I replied that at least I wasn’t an opera fan, but that didn’t provide much of a defense.

Last night, we were clicking around when I noticed that Sky High was just starting.*

While I was making drinks in the kitchen, I heard Amy say, “Ooh! Lynda Carter!” and “Ooh! Bruce Campbell!” within two minutes.

I walked back into the living room and said to my wife, “And you’re amazed that I got married?”

Thank gosh we found each other.

* I recalled a short writeup in GQ that mentioned this flick as one of the least appreciated movies of 2005. Instead of tedious Disney kid-fare, it was actually supposed to be pretty witty (especially with two Kids in the Hall making appearances in it) and entertaining for semi-developed adults. Unfortunately, GQ has the least-helpful website in the world, so I can’t pull up that recommendation.

But it turned out to be right. The movie was a hoot, at least for geeks like us. And with the, um, mature sexiness of Ms. Carter and a straight-haired, brunette, glasses-wearing Kelly Preston, Sky High may have the highest MILF-factor of any movie in years.

On the DL

Dennis Leary goofs on Mel Gibson while he sings the praises of Jewish ballplayers during a Red Sox broadcast.

(Some of you may wonder why, as a Yankees fan, I keep a link to a Red Sox blog in my blogroll. It’s because Mnookin’s an awfully good writer, isn’t prone to flying off the handle, and needs all the pity he can get, since he cheers for a team whose fans I witnessed perform The Wave five times during the June 19 game against the Nationals)

Smoking Grass

I wanted to write a long piece exploring the tension of Gunter Grass’ novels with his recent admission that he served in the Waffen SS during World War II, but I was stymied by the fact that I’ve never read a word he wrote, probably due to my irrational bias that all Germans from that era were Nazis.
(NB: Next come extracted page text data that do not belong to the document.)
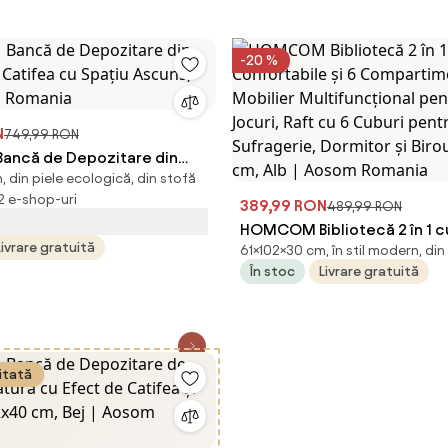
-20 %
N
749,99 RON
ncă de Depozitare din
n, din piele ecologică, din stofă
p Catifea cu Spațiu Ascuns,
 2 e-shop-uri
m Romania
389,99 RON
489,99 RON
HOMCOM Bibliotecă 2 în 1 c
Livrare gratuită
61×102×30 cm, în stil modern, din
Confortabile și 6 Comparti
În stoc
Livrare gratuită
Mobilier Multifuncțional pen
Jocuri, Raft cu 6 Cuburi pen
Sufragerie, Dormitor și Birou
102x30x61 cm, Alb | Aosom 
itată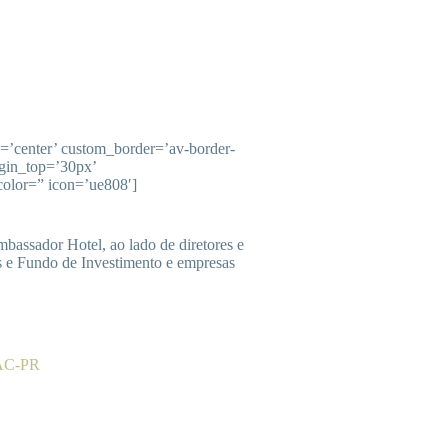
n=’center’ custom_border=’av-border-
gin_top=’30px’
olor=” icon=’ue808′]
ssador Hotel, ao lado de diretores e
s e Fundo de Investimento e empresas
AC-PR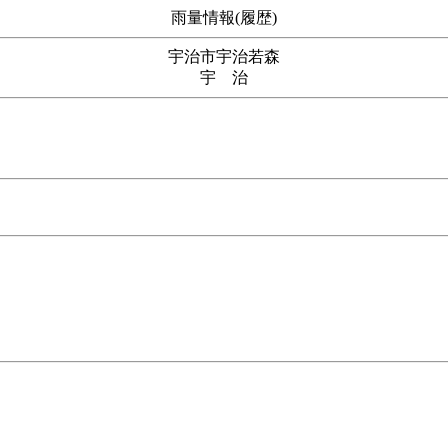
雨量情報(履歴)
宇治市宇治若森
宇 治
Anyway, Grass’ “frolicsome black fables portray the forgotten face of history,” sez the website for the Nobel Prize, which Grass won in 1999. The site also tells us, “after military service and captivity by American forces 1944-46, he worked as a farm laborer and miner and studied art in Düsseldorf and Berlin.” Which is true-ish. As is Grass’ own comment in his Nobel lecture, “Humans have much of the rat in them and vice versa.” I probably oughtta read that whole lecture sometime.

Now, I’m actually going to cut some slack for the 17-year-old Grass. Given that my dad lied about his age to join the military when he was a 16-year-old in Israel, I can pretty easily imagine a young Grass who wanted to join up, get away from his family and “help the war effort” or something.
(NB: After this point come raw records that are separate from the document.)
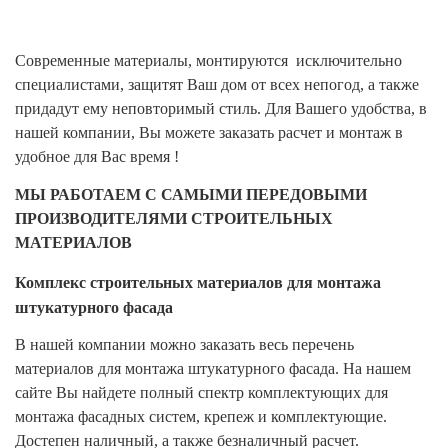
Современные материалы, монтируются исключительно
специалистами, защитят Ваш дом от всех непогод, а также
придадут ему неповторимый стиль. Для Вашего удобства, в
нашей компании, Вы можете заказать расчет и монтаж в
удобное для Вас время !
МЫ РАБОТАЕМ С САМЫМИ ПЕРЕДОВЫМИ
ПРОИЗВОДИТЕЛЯМИ СТРОИТЕЛЬНЫХ
МАТЕРИАЛОВ
Комплекс строительных материалов для монтажа
штукатурного фасада
В нашей компании можно заказать весь перечень
материалов для монтажа штукатурного фасада. На нашем
сайте Вы найдете полный спектр комплектующих для
монтажа фасадных систем, крепеж и комплектующие.
Достепен наличный, а также безналичный расчет.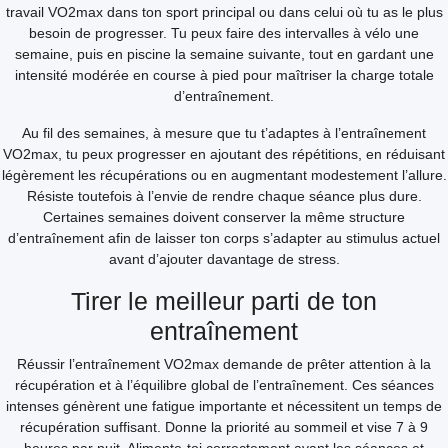
travail VO2max dans ton sport principal ou dans celui où tu as le plus
besoin de progresser. Tu peux faire des intervalles à vélo une
semaine, puis en piscine la semaine suivante, tout en gardant une
intensité modérée en course à pied pour maîtriser la charge totale
d’entraînement.
Au fil des semaines, à mesure que tu t’adaptes à l’entraînement
VO2max, tu peux progresser en ajoutant des répétitions, en réduisant
légèrement les récupérations ou en augmentant modestement l’allure.
Résiste toutefois à l’envie de rendre chaque séance plus dure.
Certaines semaines doivent conserver la même structure
d’entraînement afin de laisser ton corps s’adapter au stimulus actuel
avant d’ajouter davantage de stress.
Tirer le meilleur parti de ton
entraînement
Réussir l’entraînement VO2max demande de prêter attention à la
récupération et à l’équilibre global de l’entraînement. Ces séances
intenses génèrent une fatigue importante et nécessitent un temps de
récupération suffisant. Donne la priorité au sommeil et vise 7 à 9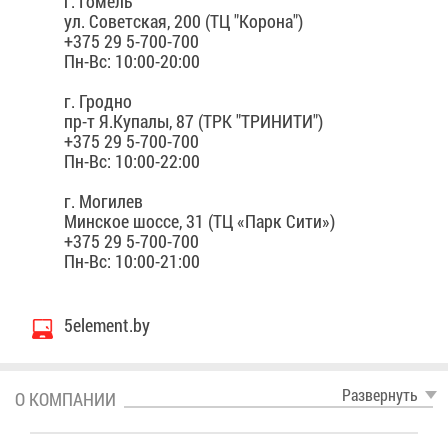
г. Го­мель
ул. Со­вет­ская, 200 (ТЦ "Ко­ро­на")
+375 29 5-700-700
Пн-Вс: 10:00-20:00
г. Грод­но
пр-т Я.Ку­па­лы, 87 (ТРК "ТРИ­НИ­ТИ")
+375 29 5-700-700
Пн-Вс: 10:00-22:00
г. Мо­ги­лев
Мин­ское шос­се, 31 (ТЦ «Парк Си­ти»)
+375 29 5-700-700
Пн-Вс: 10:00-21:00
5element.by
Раз­вер­нуть
О КОМ­ПА­НИИ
I can even imagine a situation where he didn’t really understand that this could lead him into the SS. I don’t know the facts of military allocation during the war, so I can’t say that he’s lying about how he was assigned to the Waffen SS. And it certainly sounds like that unit was more devoted to combat operations than to the running of concentration camps and mass executions that other parts of the SS were engaged in.
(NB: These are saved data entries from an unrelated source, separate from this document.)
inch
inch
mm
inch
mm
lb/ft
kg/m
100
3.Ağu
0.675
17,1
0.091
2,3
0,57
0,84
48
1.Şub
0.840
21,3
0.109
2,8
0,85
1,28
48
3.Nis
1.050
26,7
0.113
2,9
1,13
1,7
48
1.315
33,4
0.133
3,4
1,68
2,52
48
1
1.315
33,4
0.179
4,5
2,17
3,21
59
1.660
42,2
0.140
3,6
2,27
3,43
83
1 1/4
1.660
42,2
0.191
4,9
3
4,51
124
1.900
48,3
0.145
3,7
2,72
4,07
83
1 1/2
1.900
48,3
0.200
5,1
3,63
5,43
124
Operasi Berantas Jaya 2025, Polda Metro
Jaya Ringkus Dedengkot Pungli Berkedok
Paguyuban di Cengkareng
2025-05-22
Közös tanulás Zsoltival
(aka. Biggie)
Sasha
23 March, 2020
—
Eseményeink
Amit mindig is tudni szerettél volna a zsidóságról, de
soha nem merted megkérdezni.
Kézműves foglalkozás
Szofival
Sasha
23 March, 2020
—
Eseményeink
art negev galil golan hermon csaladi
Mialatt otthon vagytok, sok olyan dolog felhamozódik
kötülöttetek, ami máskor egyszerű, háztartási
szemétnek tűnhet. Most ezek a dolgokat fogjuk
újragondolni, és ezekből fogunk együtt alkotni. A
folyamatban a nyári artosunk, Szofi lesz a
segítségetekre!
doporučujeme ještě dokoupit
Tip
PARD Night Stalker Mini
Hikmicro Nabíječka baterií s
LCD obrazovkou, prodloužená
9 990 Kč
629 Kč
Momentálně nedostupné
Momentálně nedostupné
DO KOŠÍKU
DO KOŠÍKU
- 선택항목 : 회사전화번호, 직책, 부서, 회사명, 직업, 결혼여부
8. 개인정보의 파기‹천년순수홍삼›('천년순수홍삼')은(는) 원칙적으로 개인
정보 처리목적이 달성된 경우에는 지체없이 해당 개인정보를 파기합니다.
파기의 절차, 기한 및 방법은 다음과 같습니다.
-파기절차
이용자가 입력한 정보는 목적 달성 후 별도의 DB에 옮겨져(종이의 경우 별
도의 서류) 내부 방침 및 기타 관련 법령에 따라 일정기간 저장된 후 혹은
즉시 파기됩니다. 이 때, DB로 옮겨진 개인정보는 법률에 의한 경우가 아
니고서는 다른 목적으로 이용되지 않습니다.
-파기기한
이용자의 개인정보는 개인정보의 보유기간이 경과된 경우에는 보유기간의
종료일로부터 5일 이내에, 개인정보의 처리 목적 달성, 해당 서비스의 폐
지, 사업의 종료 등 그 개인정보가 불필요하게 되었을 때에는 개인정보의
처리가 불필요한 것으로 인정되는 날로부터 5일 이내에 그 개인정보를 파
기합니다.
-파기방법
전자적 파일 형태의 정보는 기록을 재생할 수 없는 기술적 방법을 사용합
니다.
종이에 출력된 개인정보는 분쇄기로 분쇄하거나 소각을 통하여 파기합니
War sweeps a lot of people up into decisions that they couldn’t imagine making in other circumstances. For a 17-year-old in a duty-bound society like that . . . well, I’m just saying that I don’t hold that piece of his history against him.

However, I am stuck trying to figure out what’s more unconscionable: not revealing till he was 78 the fact that he was in the Waffen SS, or only revealing it so he could have a sales peg for his new book.

Don’t get me wrong: I’ve tried marketing literary books before and “I served in the SS” isn’t much worse than some of the angles I’ve seen.

(Oh, and to that writer at Time who argues that Grass wouldn’t have been such a good/important writer had he not kept this deep, dark secret all along: you’re a moral imbecile.)

Murder, he wrote

In Page 6 today, there’s an item about the believability of Tom Cruise’s heroic exploits:

The wacky superstar and fiancée Katie Holmes were widely reported to have pulled over when they saw an accident on L.A.’s 101 freeway last Saturday, and waited with motorist Jon Henningsen and his wife until police arrived at the scene.

But that was hardly the first time that Cruise has supposedly come to the rescue of some lucky civilian. According to various press reports over the years:

* In 2003, while filming “The Last Samurai” in New Zealand, Cruise supposedly helped a local family change a flat tire on a country road and assisted a young girl in catching her runaway horse. He also donated $3,800 to a local school that needed a “sun shelter.”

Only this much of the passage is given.